El vasco levantó una mano y ambos permanecieron inmóviles en sus respectivos asientos. August aguzó el oído y poco a poco, bajo el caparazón de ruidos procedentes del bosque, escuchó el rumor de un camión. El ruido se fue haciendo más y más fuerte a medida que el camión se acercaba a donde ellos se hallaban. August empuñó la culata de la pistola y trató de ver algo por entre la espesa niebla que revestía los troncos de los árboles. Era imposible ver el camino por el que avanzaba el camión, pero debía de encontrarse muy cerca, pues ambos pudieron escuchar claramente la canción Cry de Johnnie Ray procedente de la radio del vehículo. August miró a su compañero.
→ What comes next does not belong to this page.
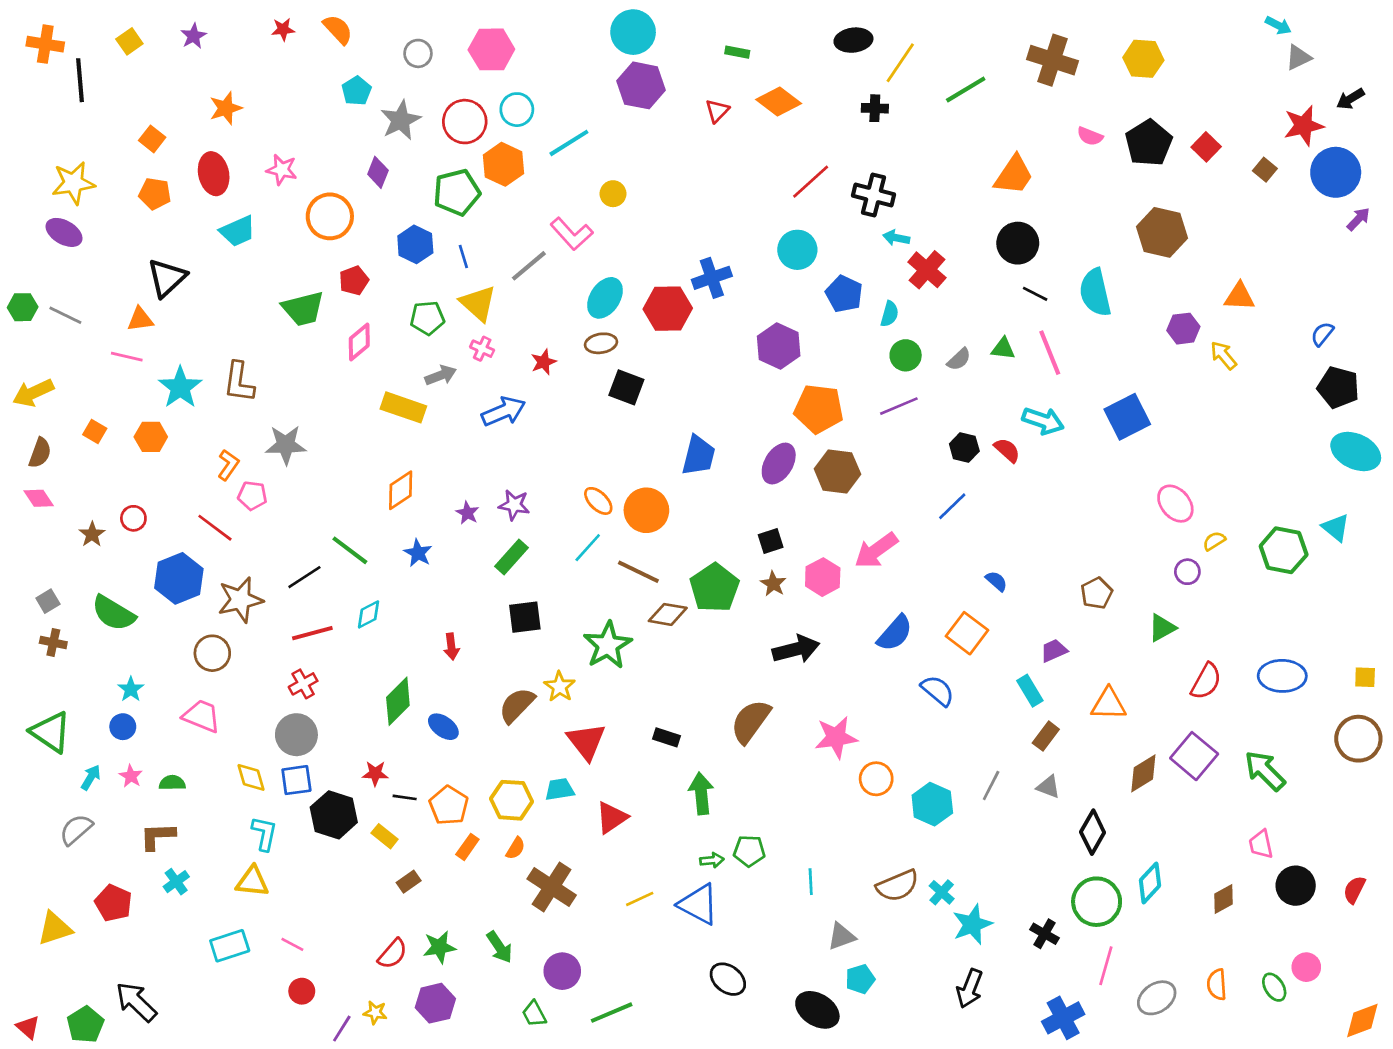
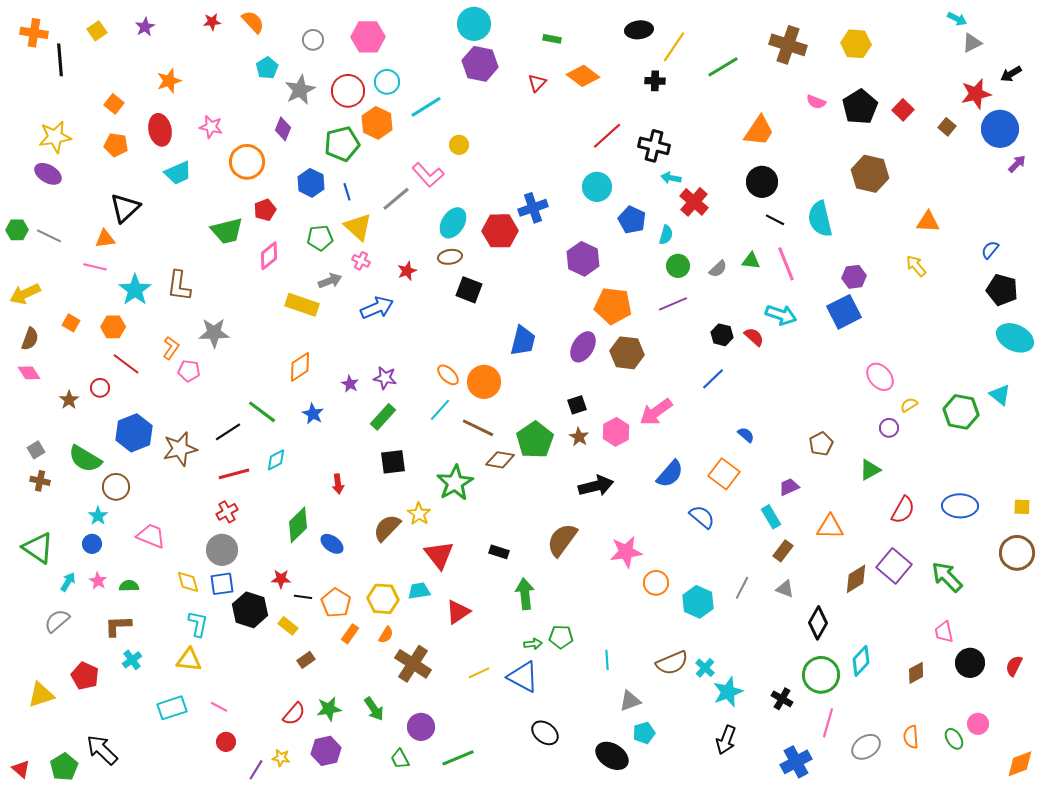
purple hexagon: (1183, 329) -> (854, 277), moved
red line: (215, 528) -> (126, 364), moved
brown circle: (212, 653) -> (116, 487), moved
El rostro de Joseba estaba tenso, lo cual no era ni de lejos reconfortante. Justo cuando August comenzaba a tensar los músculos de las piernas, preparándose para salir disparado del coche, el camión pasó de largo: sus faros trazaban un arco que barría ciegamente las copas de los árboles.

August lanzó un suspiro de alivio. Miró nuevamente a Joseba. El vasco sonrió, para luego indicarle que debían seguir guardando silencio. Por fin, el sonido del camión se perdió por completo. Cinco minutos después, Joseba comprobó la hora que marcaba su reloj.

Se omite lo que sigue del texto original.